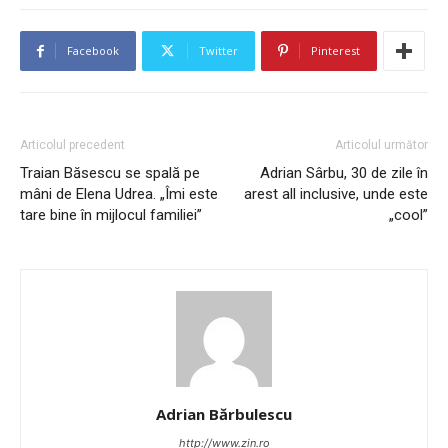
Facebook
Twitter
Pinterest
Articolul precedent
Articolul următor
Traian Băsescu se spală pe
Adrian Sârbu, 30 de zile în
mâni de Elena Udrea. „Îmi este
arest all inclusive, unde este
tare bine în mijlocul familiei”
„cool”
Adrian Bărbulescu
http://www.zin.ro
...
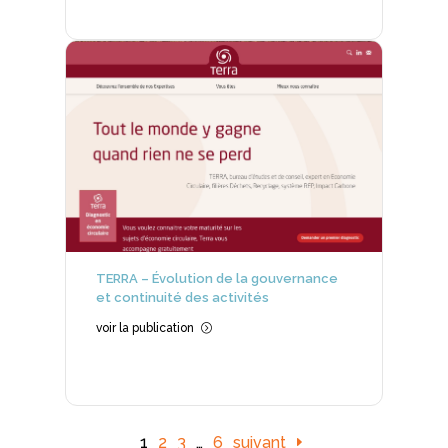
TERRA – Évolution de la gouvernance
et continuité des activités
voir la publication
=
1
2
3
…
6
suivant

__Problem statement__.
Return each line of the material above in which the string "Adrian" appears.

__Solution to the problem__.
Adrian Sârbu, 30 de zile în
Adrian Bărbulescu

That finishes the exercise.